Definition tweaked, startups can seek exemption from angel tax
Startups with total investment including funding from angel investors up to Rs 10 crore can seek approval from an eight-member government board for exemption.

Experts, however, said availing exemption may not be easy given the conditions imposed.
Startups with total investment including funding from angel investors up to Rs 10 crore can seek approval from an eight-member government board for exemption from tax under Section 56 of the income-tax law, the government said in a notification issued on Thursday.
The government has also constituted a board that will have representation from the Reserve Bank of India, stock market regulator Sebi, Central Board of Direct Taxes and the relevant ministries.

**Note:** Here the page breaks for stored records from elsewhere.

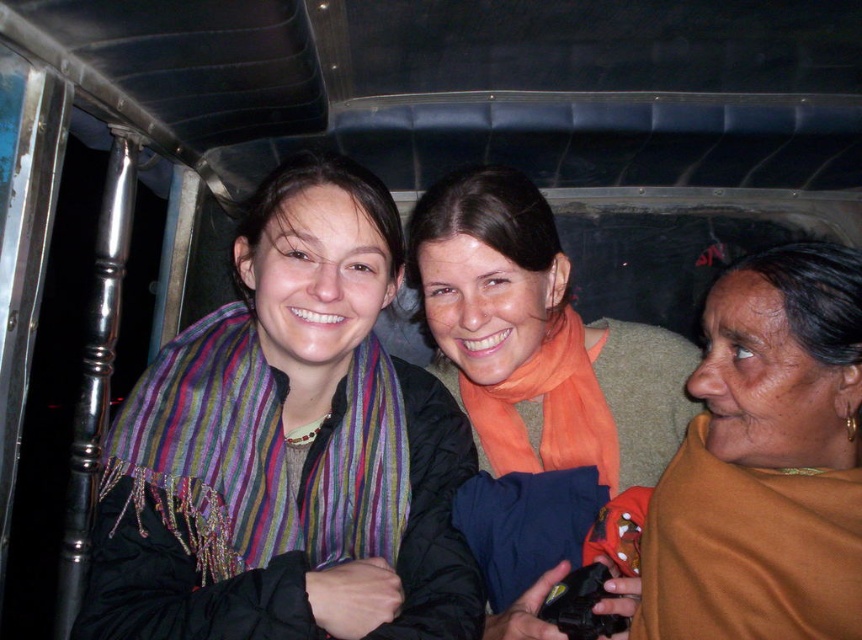 What do you see at coordinates (288, 449) in the screenshot?
I see `striped scarf at center` at bounding box center [288, 449].

Measure the distance from striped scarf at center to brown fabric at right.

They are 15.15 inches apart.

Find the location of a particular element. striped scarf at center is located at coordinates pos(288,449).

Find the location of a particular element. The height and width of the screenshot is (640, 862). striped scarf at center is located at coordinates (288, 449).

Which of these two, orange scarf at center or multicolored woven scarf at left, stands taller?

Standing taller between the two is orange scarf at center.

Is orange scarf at center thinner than multicolored woven scarf at left?

Incorrect, orange scarf at center's width is not less than multicolored woven scarf at left's.

Does point (632, 410) come closer to viewer compared to point (336, 556)?

No, it is not.

Locate an element on the screen. Image resolution: width=862 pixels, height=640 pixels. orange scarf at center is located at coordinates (535, 384).

Is multicolored woven scarf at left to the left of orange silk scarf at center from the viewer's perspective?

Indeed, multicolored woven scarf at left is positioned on the left side of orange silk scarf at center.

Is point (336, 424) positioned behind point (486, 442)?

That is False.

Image resolution: width=862 pixels, height=640 pixels. I want to click on multicolored woven scarf at left, so click(x=258, y=456). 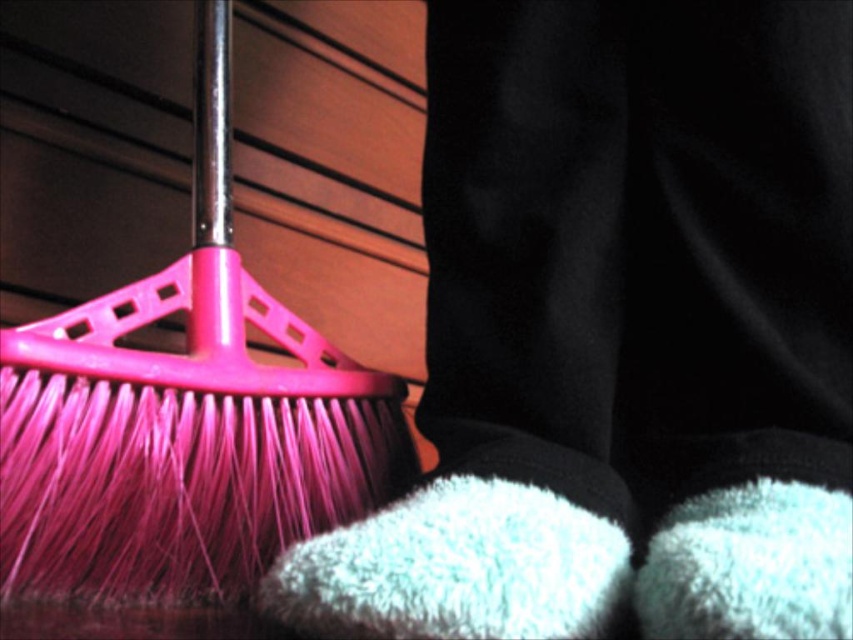 From the picture: You are standing in the scene and want to pick up the pink plastic brush at left. Based on its 2D location coordinates, where exactly should you look to find it?

The pink plastic brush at left is located at the 2D coordinates point (184, 417), so you should look there to find it.

You are a robot trying to pick up the fuzzy white sock at lower center. The pink plastic brush at left is in your way. Can you move the brush to the side to reach the sock?

The pink plastic brush at left is much taller than the fuzzy white sock at lower center, so you can move the brush to the side to reach the sock.

You are a cleaning robot and need to determine the best path to avoid obstacles. You see a pink plastic brush at left and a fuzzy white sock at lower center. Which object is wider, and should you navigate around it more carefully?

The pink plastic brush at left is wider than the fuzzy white sock at lower center. You should navigate around the pink plastic brush at left more carefully due to its greater width.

The government said startups are likely to have easy access to funding, which in turn will ensure ease in starting of new businesses, promote startup eco-system, and encourage entrepreneurship, leading to more job creation and economic growth.
Tough conditions
Now, a startup will be spared this tax if it meets specific conditions. For example, the aggregate amount of paid-up share capital and share premium of the startup after the issue of shares should not exceed Rs 10 crore.
The startup should also obtain a report from a merchant banker specifying fair market value of shares under income-tax rules.
The angel investor should have average returned income of Rs 25 lakh or more for preceding three financial years and net worth of Rs 2 crore or more as on the last date of the preceding financial year.
There is no restriction on class of investors and eligible startups. They can receive investment from any person against issue of share capital.
Vinod Murali, managing partner at Alteria Capital, said, “While a certification on fair market value is necessary under Company Law, usually companies get it through a chartered accountant. With a merchant banker, the costs may go up.”
Investors, however, said the clauses for investment and net worth and Rs 10-crore threshold are appropriate.
Tax incentive and definition
Under the startup policy, 100% deduction of profits and gains from income is allowed for three out of seven consecutive assessment years under 80 IAC of the Act.
A startup incorporated after April 1, 2016 but before April 1, 2021, will be eligible for this tax incentive. It would need to make an application to the board for certificate of exemption.
Startups set up as private limited company or limited liability partnership and incorporated after April 1, 2016, would be eligible for tax concessions.
A company will enjoy the status of startup up to seven years from the date of incorporation, or up to 10 years if it’s in biotechnology sector. But it will lose its startup tag should its turnover in any year exceed Rs 25 crore.
It must work towards innovation, development or improvement of products or processes or services, or if it is a scalable business model with a high potential of employment generation or wealth creation.